Valdemir Gomes
Nem...
Sempre conquistamos o desejado...
Porém, da luta, a gente... “Desiste!”
Como cidadão justo... “Persiste!”
Sem nenhuma reserva, temos... “Lado!”
Segundo o dito: “O jogo... Jogado!”
Assim, a vida, segue... “Escorrendo!”
Nesse ousado jogo: “Ganhando... Perdendo!”
Não seremos simplesmente... “Cobaia!”
Como legítima orquestra, ensaia...
Na realidade: “Um eterno... Aprendendo!”
Construir novas rotas, caminhos...
Podemos afirmar: “Faz parte... Percurso!”
Importante colocar em prática, discurso...
Com perseverança, ajeitando... “Ninho!”
Sabemos: “Ninguém feliz, sozinho...”
Porém, temos que decidir... “Rotatória!”
Fato irrefutável: “Sem luta, não... Vitória!”
Precisamos se inteirar, conhecer... “Feitos!”
Assim, seremos da vida, sujeito...
Quanto à escolha: “Utilizar... Memória!”
Compreender os meandros, espaço...
Sugerindo encontrar outro... “Rumo!”
Com criatividade, renovando... “Insumo!”
Às vezes, a gente conversa... “Abraços!”
Conforme o previsto: “Esquadro, compasso...”
Mas, a gente é deveras, esquecido... “Ignorado!”
Por intimidação, discretamente... “Provocado!”
Num repente de maneira, velada... “Discreta!”
Sem mais nem menos, logo, veta...
Por conseguinte: “Atentos... Preparados!”

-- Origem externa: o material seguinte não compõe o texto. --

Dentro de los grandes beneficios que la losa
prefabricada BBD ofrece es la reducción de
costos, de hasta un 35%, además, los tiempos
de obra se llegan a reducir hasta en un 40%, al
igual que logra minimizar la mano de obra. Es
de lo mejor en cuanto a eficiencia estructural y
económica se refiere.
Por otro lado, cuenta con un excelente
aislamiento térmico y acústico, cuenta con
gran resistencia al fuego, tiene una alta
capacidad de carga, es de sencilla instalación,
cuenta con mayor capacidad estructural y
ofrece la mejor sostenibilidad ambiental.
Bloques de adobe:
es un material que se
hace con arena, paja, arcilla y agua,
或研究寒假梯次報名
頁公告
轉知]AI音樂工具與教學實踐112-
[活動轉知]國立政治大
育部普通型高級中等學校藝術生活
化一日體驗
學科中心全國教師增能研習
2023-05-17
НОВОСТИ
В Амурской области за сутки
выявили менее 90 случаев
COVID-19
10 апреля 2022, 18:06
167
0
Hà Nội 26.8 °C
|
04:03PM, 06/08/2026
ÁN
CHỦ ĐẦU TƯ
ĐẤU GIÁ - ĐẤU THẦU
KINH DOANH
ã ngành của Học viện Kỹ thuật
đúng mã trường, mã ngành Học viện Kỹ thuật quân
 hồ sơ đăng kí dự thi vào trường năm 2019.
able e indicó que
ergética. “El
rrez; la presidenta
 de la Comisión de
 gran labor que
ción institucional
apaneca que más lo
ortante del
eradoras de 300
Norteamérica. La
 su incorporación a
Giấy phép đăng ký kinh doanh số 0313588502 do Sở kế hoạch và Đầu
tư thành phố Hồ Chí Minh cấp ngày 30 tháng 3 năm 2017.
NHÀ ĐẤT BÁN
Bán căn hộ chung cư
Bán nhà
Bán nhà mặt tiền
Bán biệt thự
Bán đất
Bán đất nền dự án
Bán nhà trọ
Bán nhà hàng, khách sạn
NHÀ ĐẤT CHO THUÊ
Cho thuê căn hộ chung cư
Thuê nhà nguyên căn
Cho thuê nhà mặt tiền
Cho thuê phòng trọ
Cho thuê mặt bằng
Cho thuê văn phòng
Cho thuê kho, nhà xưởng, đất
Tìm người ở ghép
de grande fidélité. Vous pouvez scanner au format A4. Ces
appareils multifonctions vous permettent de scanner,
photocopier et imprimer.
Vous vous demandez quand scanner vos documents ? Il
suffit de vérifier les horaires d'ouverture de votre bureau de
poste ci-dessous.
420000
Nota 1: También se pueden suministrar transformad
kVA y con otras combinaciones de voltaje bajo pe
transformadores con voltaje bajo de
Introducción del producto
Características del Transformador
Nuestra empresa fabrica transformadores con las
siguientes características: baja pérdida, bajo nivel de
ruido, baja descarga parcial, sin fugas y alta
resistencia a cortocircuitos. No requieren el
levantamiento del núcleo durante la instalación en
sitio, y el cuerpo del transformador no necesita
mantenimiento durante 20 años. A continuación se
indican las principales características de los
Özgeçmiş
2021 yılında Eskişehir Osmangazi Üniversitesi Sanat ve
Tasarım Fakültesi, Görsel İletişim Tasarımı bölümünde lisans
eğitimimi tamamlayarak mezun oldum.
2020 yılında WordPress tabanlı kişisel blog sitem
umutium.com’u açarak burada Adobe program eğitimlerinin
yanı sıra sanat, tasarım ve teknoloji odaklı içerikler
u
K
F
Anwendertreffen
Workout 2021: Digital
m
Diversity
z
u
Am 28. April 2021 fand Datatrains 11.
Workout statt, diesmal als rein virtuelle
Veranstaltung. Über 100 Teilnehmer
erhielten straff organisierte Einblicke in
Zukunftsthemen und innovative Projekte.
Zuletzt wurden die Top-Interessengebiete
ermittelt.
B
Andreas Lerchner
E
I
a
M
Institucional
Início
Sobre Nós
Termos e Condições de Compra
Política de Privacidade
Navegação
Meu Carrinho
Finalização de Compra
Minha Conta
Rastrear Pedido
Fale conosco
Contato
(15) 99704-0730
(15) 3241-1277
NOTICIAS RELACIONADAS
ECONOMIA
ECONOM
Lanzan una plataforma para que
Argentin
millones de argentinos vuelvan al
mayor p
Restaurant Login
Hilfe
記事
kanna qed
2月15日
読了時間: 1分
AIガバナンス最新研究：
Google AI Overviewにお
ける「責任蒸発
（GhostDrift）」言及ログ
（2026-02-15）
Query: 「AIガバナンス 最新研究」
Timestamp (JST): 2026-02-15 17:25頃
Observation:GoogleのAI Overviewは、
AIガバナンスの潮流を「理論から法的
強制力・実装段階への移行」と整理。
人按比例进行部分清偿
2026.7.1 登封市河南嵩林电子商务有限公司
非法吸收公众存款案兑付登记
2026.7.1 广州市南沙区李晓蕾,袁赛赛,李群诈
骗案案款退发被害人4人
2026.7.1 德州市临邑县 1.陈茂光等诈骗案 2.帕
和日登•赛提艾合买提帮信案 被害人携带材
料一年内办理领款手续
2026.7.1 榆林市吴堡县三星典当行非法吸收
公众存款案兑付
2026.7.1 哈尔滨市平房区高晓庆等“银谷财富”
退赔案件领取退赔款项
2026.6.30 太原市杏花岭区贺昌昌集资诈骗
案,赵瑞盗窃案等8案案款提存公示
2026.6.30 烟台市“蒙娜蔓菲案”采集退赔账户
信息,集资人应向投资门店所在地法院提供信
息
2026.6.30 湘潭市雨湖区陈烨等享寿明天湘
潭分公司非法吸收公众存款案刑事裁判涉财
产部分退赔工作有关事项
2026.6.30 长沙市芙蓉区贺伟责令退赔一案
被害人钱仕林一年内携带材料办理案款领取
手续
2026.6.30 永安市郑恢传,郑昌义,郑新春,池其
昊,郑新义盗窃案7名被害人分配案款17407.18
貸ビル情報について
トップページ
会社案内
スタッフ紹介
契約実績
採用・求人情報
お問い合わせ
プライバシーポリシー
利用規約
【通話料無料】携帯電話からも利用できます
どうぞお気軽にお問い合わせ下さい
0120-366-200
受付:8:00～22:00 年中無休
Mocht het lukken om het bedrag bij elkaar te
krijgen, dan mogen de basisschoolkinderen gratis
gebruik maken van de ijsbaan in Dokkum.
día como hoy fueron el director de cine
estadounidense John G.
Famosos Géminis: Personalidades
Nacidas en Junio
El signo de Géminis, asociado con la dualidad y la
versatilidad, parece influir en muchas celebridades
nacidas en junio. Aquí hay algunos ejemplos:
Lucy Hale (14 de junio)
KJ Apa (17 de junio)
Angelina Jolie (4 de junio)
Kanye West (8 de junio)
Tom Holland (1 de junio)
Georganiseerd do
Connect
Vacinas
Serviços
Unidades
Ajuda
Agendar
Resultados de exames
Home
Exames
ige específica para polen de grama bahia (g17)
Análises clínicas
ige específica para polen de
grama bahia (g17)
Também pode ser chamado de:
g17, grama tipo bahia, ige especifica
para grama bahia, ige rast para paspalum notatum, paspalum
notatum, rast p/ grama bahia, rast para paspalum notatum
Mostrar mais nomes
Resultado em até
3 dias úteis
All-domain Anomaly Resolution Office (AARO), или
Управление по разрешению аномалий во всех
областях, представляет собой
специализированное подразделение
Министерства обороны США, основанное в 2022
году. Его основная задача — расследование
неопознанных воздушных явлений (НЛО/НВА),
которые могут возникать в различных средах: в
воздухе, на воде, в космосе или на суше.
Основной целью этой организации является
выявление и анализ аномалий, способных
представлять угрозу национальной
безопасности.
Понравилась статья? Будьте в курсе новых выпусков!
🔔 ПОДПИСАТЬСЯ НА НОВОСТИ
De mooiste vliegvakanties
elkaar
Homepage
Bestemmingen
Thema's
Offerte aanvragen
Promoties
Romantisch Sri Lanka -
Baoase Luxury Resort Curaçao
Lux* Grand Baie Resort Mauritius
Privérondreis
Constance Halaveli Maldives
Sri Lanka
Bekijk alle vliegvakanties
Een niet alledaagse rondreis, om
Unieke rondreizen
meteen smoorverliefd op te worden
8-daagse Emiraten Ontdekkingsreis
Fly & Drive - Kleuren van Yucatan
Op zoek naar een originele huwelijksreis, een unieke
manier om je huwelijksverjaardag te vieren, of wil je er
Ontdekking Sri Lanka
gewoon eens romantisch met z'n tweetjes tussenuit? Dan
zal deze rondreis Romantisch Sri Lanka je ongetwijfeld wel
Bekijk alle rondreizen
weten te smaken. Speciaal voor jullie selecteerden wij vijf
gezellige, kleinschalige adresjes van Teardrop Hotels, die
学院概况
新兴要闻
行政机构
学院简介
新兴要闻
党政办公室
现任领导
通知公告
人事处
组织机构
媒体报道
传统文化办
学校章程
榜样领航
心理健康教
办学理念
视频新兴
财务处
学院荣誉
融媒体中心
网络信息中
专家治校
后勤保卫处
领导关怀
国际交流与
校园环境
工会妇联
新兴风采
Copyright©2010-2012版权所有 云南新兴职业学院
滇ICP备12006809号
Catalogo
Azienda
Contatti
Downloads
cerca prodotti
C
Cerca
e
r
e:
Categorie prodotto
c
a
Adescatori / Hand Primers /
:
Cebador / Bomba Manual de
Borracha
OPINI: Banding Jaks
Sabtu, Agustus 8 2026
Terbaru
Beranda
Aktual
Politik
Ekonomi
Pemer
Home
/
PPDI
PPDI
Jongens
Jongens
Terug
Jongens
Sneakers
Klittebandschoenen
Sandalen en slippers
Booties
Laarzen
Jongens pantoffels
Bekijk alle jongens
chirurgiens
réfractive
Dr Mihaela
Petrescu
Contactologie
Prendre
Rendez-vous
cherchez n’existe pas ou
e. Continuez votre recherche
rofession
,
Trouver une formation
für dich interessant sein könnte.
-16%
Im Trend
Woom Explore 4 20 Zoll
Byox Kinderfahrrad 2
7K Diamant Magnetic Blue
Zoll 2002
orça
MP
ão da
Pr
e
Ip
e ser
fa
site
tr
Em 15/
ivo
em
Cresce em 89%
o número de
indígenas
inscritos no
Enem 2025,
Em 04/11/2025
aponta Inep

Num esquisito ajuntamento, muda...
Que antes, impossível, virando... “Real!”
Nem sempre o jogo do poder... “Legal!”
Mas, por interesse, surgem... “Ajuda!”
Alguns, deveriam estar na... “Papuda!”
Porém, para vencer, buscando... “Parceiros!”
Dessa forma, deixaram, vazio... “Celeiro!”
Aos pobres, simplesmente... “Chibata!”
Quanto aos aliados, espaço, mamata...
Levantar tais temas, assanha... “Vespeiro!”
Poema: Valdemir Gomes dos Santos 11/04/2025.